Document understanding data:
+---+

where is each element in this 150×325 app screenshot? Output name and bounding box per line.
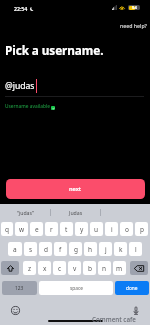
staticText: need help?	[120, 22, 147, 29]
staticText: d	[44, 245, 48, 254]
staticText: space	[70, 285, 83, 292]
staticText: p	[140, 225, 144, 234]
staticText: Comment cafe	[92, 315, 136, 323]
button[interactable]: i	[105, 222, 118, 236]
staticText: 22:54	[14, 5, 28, 12]
button[interactable]: l	[129, 242, 142, 256]
button[interactable]: “judas”	[0, 204, 50, 220]
staticText: v	[73, 264, 77, 273]
staticText: t	[65, 225, 68, 234]
button[interactable]: next	[6, 179, 145, 199]
staticText: o	[125, 225, 129, 234]
staticText: b	[88, 264, 92, 273]
button[interactable]: Emoji keyboard	[11, 306, 20, 315]
staticText: h	[88, 245, 93, 254]
button[interactable]: f	[54, 242, 67, 256]
button[interactable]: q	[1, 222, 13, 236]
staticText: c	[58, 264, 62, 273]
button[interactable]: p	[135, 222, 148, 236]
button[interactable]: Backspace	[130, 261, 148, 275]
button[interactable]: m	[113, 261, 126, 275]
staticText: k	[119, 245, 123, 254]
button[interactable]: u	[90, 222, 103, 236]
button[interactable]: c	[53, 261, 66, 275]
staticText: Username available	[5, 103, 50, 109]
staticText: q	[5, 225, 9, 234]
button[interactable]: h	[84, 242, 97, 256]
staticText: done	[126, 285, 138, 292]
button[interactable]: a	[8, 242, 22, 256]
staticText: e	[35, 225, 39, 234]
button[interactable]: b	[83, 261, 96, 275]
button[interactable]: Judas	[51, 204, 100, 220]
button[interactable]: 123	[2, 281, 37, 295]
staticText: “judas”	[17, 209, 34, 216]
staticText: y	[80, 225, 84, 234]
staticText: i	[111, 225, 113, 234]
staticText: a	[13, 245, 17, 254]
staticText: @judas	[5, 80, 35, 92]
staticText: x	[43, 264, 47, 273]
button[interactable]: e	[30, 222, 43, 236]
button[interactable]: space	[39, 281, 113, 295]
staticText: next	[69, 185, 82, 193]
button[interactable]: Dictation	[132, 306, 140, 315]
staticText: g	[74, 245, 78, 254]
button[interactable]: k	[114, 242, 127, 256]
staticText: r	[50, 225, 53, 234]
button[interactable]: y	[75, 222, 88, 236]
staticText: z	[28, 264, 32, 273]
button[interactable]: d	[39, 242, 52, 256]
button[interactable]: z	[23, 261, 36, 275]
button[interactable]: o	[120, 222, 133, 236]
staticText: Judas	[69, 209, 83, 216]
staticText: 54	[132, 5, 137, 10]
button[interactable]: s	[24, 242, 37, 256]
button[interactable]: v	[68, 261, 81, 275]
staticText: f	[59, 245, 62, 254]
staticText: w	[19, 225, 25, 234]
staticText: j	[105, 245, 107, 254]
staticText: u	[94, 225, 99, 234]
staticText: 123	[15, 285, 24, 292]
button[interactable]: t	[60, 222, 73, 236]
button[interactable]: g	[69, 242, 82, 256]
staticText: s	[29, 245, 33, 254]
button[interactable]: done	[115, 281, 149, 295]
button[interactable]: r	[45, 222, 58, 236]
staticText: n	[102, 264, 107, 273]
staticText: Pick a username.	[5, 42, 104, 58]
staticText: m	[116, 264, 123, 273]
button[interactable]: n	[98, 261, 111, 275]
staticText: l	[135, 245, 137, 254]
button[interactable]: need help?	[118, 20, 149, 31]
button[interactable]: j	[99, 242, 112, 256]
button[interactable]: Shift	[1, 261, 19, 275]
button[interactable]: x	[38, 261, 51, 275]
button[interactable]: w	[15, 222, 28, 236]
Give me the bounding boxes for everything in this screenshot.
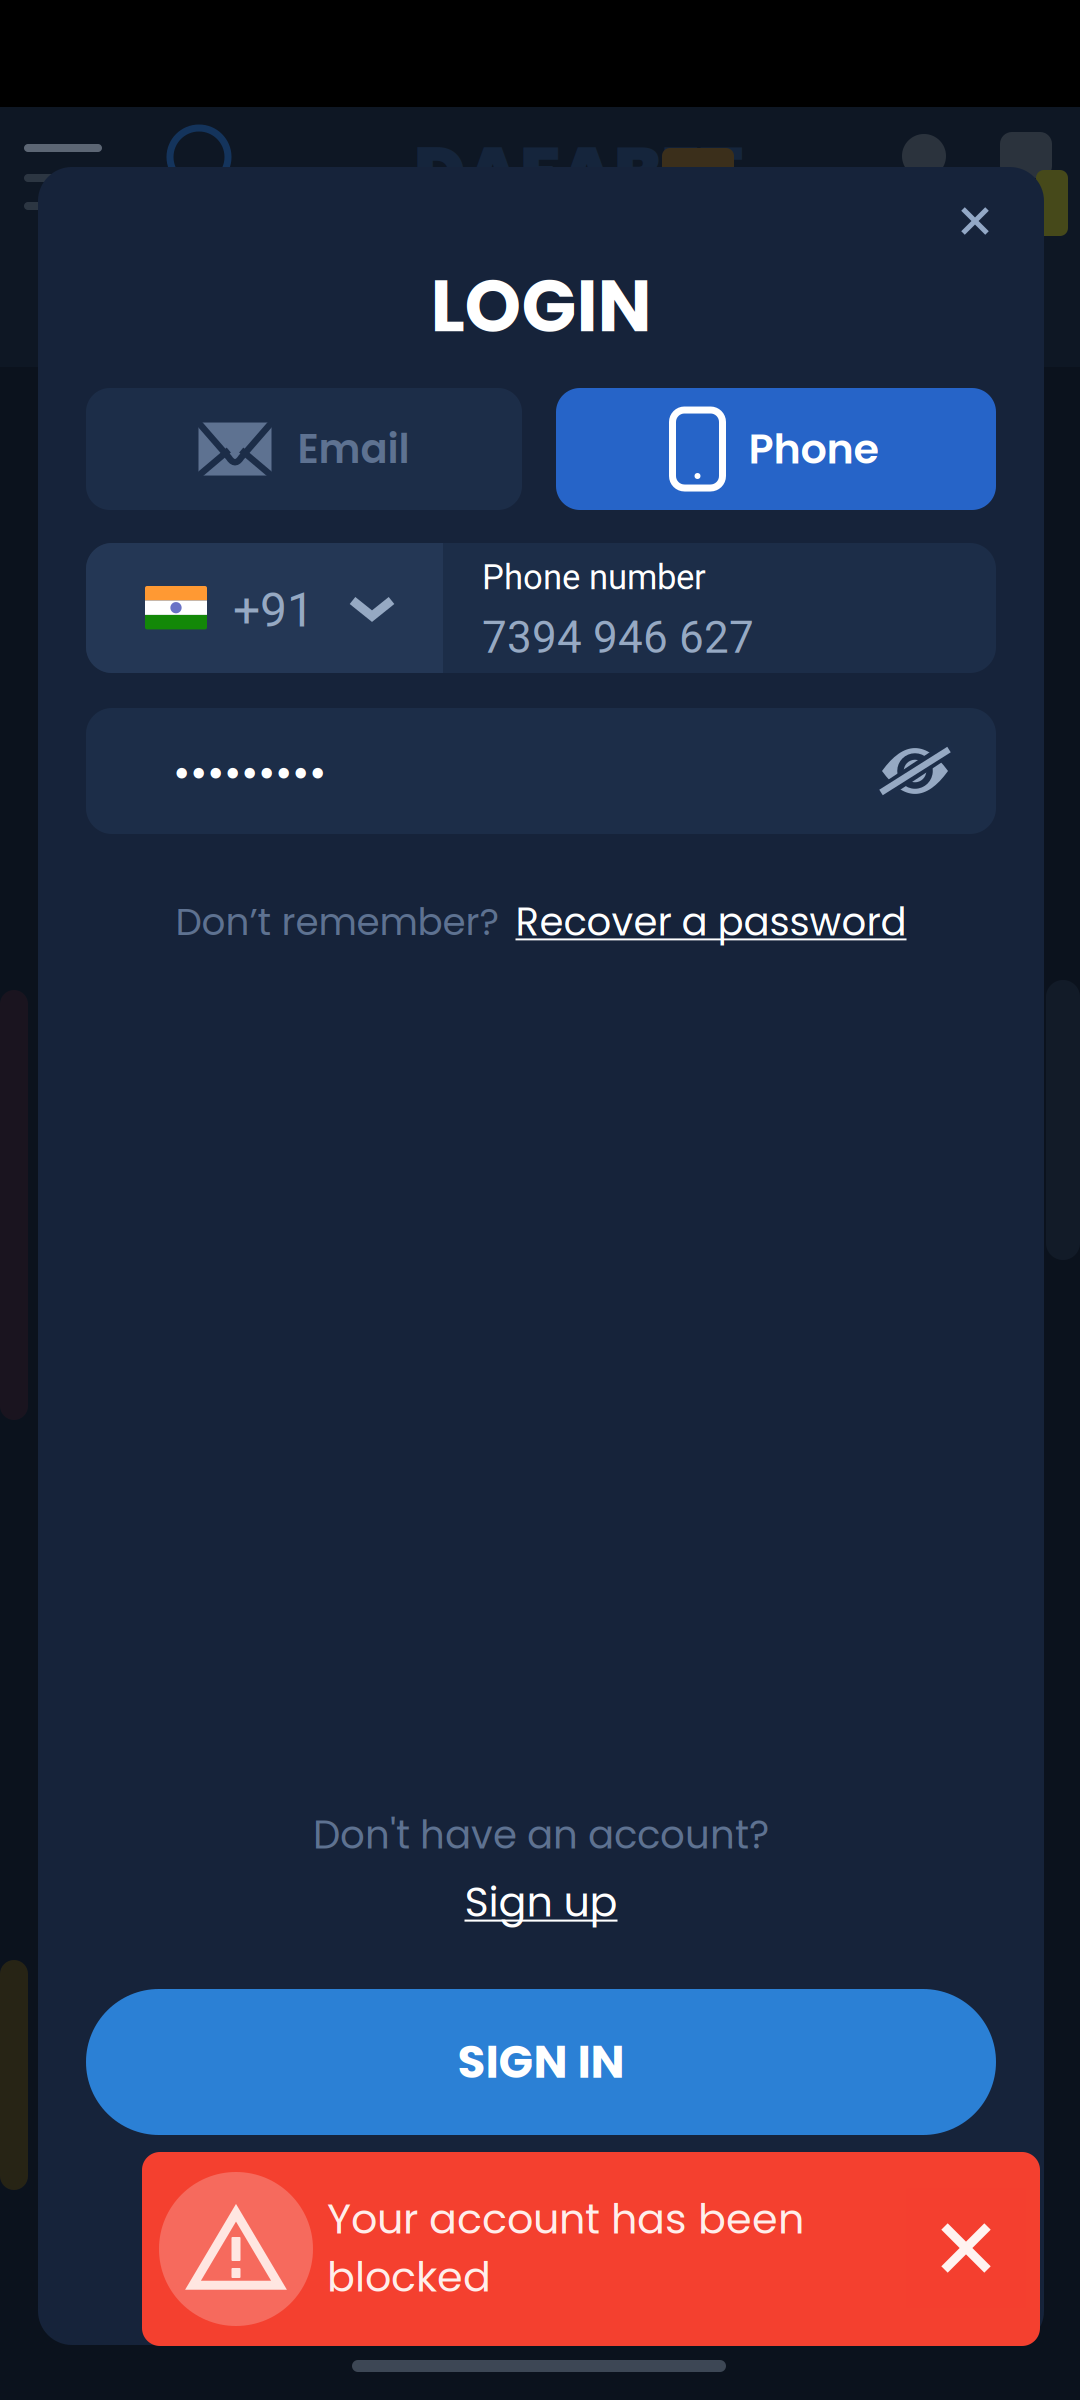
button[interactable]: Email [86,388,522,510]
staticText: Email [298,421,410,477]
button[interactable]: Don’t remember? [38,879,1044,965]
button[interactable]: SIGN IN [86,1989,996,2135]
staticText: Recover a password [516,895,906,949]
button[interactable]: Show password [850,708,980,834]
button[interactable]: Dismiss [906,2188,1026,2308]
button[interactable]: Sign up [391,1865,691,1939]
button[interactable]: +91 [86,543,443,673]
button[interactable]: Close [921,167,1029,275]
staticText: Your account has been blocked [327,2190,804,2306]
staticText: Don't have an account? [313,1808,769,1862]
staticText: Sign up [464,1873,618,1931]
staticText: ••••••••• [173,748,326,796]
staticText: +91 [233,582,314,638]
staticText: Phone number [482,557,706,598]
staticText: LOGIN [430,256,652,356]
staticText: Phone [748,420,880,478]
staticText: DAFABET [414,124,743,221]
staticText: SIGN IN [458,2030,624,2094]
staticText: 7394 946 627 [482,612,754,664]
button[interactable]: Phone [556,388,996,510]
staticText: Don’t remember? [176,896,500,948]
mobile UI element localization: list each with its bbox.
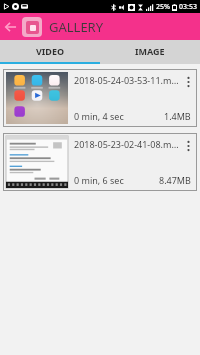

+---+

TASK PROMPT: Images are to be left out when the records above are written out again exactly.

SOLUTION:
where is each element in this 150×325 app screenshot? Output name and bounding box per line.
staticText: need help?	[120, 22, 147, 29]
staticText: d	[44, 245, 48, 254]
staticText: space	[70, 285, 83, 292]
staticText: p	[140, 225, 144, 234]
staticText: Comment cafe	[92, 315, 136, 323]
button[interactable]: i	[105, 222, 118, 236]
staticText: 22:54	[14, 5, 28, 12]
button[interactable]: l	[129, 242, 142, 256]
button[interactable]: “judas”	[0, 204, 50, 220]
staticText: v	[73, 264, 77, 273]
staticText: t	[65, 225, 68, 234]
button[interactable]: next	[6, 179, 145, 199]
staticText: o	[125, 225, 129, 234]
staticText: b	[88, 264, 92, 273]
button[interactable]: Emoji keyboard	[11, 306, 20, 315]
staticText: h	[88, 245, 93, 254]
button[interactable]: f	[54, 242, 67, 256]
button[interactable]: q	[1, 222, 13, 236]
staticText: c	[58, 264, 62, 273]
button[interactable]: p	[135, 222, 148, 236]
button[interactable]: Backspace	[130, 261, 148, 275]
button[interactable]: m	[113, 261, 126, 275]
staticText: k	[119, 245, 123, 254]
button[interactable]: u	[90, 222, 103, 236]
button[interactable]: c	[53, 261, 66, 275]
staticText: Username available	[5, 103, 50, 109]
staticText: q	[5, 225, 9, 234]
button[interactable]: h	[84, 242, 97, 256]
staticText: done	[126, 285, 138, 292]
button[interactable]: a	[8, 242, 22, 256]
staticText: e	[35, 225, 39, 234]
button[interactable]: b	[83, 261, 96, 275]
button[interactable]: Judas	[51, 204, 100, 220]
button[interactable]: 123	[2, 281, 37, 295]
staticText: “judas”	[17, 209, 34, 216]
staticText: y	[80, 225, 84, 234]
staticText: i	[111, 225, 113, 234]
staticText: a	[13, 245, 17, 254]
staticText: @judas	[5, 80, 35, 92]
staticText: x	[43, 264, 47, 273]
button[interactable]: e	[30, 222, 43, 236]
button[interactable]: space	[39, 281, 113, 295]
staticText: next	[69, 185, 82, 193]
button[interactable]: Dictation	[132, 306, 140, 315]
staticText: g	[74, 245, 78, 254]
button[interactable]: k	[114, 242, 127, 256]
staticText: r	[50, 225, 53, 234]
button[interactable]: y	[75, 222, 88, 236]
staticText: z	[28, 264, 32, 273]
button[interactable]: d	[39, 242, 52, 256]
button[interactable]: z	[23, 261, 36, 275]
button[interactable]: o	[120, 222, 133, 236]
staticText: Judas	[69, 209, 83, 216]
staticText: 54	[132, 5, 137, 10]
button[interactable]: s	[24, 242, 37, 256]
button[interactable]: v	[68, 261, 81, 275]
staticText: f	[59, 245, 62, 254]
staticText: w	[19, 225, 25, 234]
staticText: j	[105, 245, 107, 254]
staticText: u	[94, 225, 99, 234]
staticText: 123	[15, 285, 24, 292]
button[interactable]: t	[60, 222, 73, 236]
button[interactable]: g	[69, 242, 82, 256]
staticText: s	[29, 245, 33, 254]
button[interactable]: done	[115, 281, 149, 295]
button[interactable]: r	[45, 222, 58, 236]
staticText: n	[102, 264, 107, 273]
staticText: Pick a username.	[5, 42, 104, 58]
staticText: m	[116, 264, 123, 273]
button[interactable]: n	[98, 261, 111, 275]
staticText: l	[135, 245, 137, 254]
button[interactable]: need help?	[118, 20, 149, 31]
button[interactable]: j	[99, 242, 112, 256]
button[interactable]: Shift	[1, 261, 19, 275]
button[interactable]: x	[38, 261, 51, 275]
button[interactable]: w	[15, 222, 28, 236]
Give me the bounding boxes for everything in this screenshot.
button[interactable]: Email [86,388,522,510]
staticText: Email [298,421,410,477]
button[interactable]: Don’t remember? [38,879,1044,965]
button[interactable]: SIGN IN [86,1989,996,2135]
staticText: Recover a password [516,895,906,949]
button[interactable]: Show password [850,708,980,834]
button[interactable]: Dismiss [906,2188,1026,2308]
button[interactable]: Sign up [391,1865,691,1939]
button[interactable]: +91 [86,543,443,673]
button[interactable]: Close [921,167,1029,275]
staticText: Your account has been blocked [327,2190,804,2306]
staticText: Don't have an account? [313,1808,769,1862]
staticText: Sign up [464,1873,618,1931]
staticText: ••••••••• [173,748,326,796]
staticText: +91 [233,582,314,638]
staticText: Phone number [482,557,706,598]
staticText: LOGIN [430,256,652,356]
staticText: Phone [748,420,880,478]
staticText: DAFABET [414,124,743,221]
staticText: SIGN IN [458,2030,624,2094]
staticText: 7394 946 627 [482,612,754,664]
button[interactable]: Phone [556,388,996,510]
staticText: Don’t remember? [176,896,500,948]
mobile UI element localization: list each with its bbox.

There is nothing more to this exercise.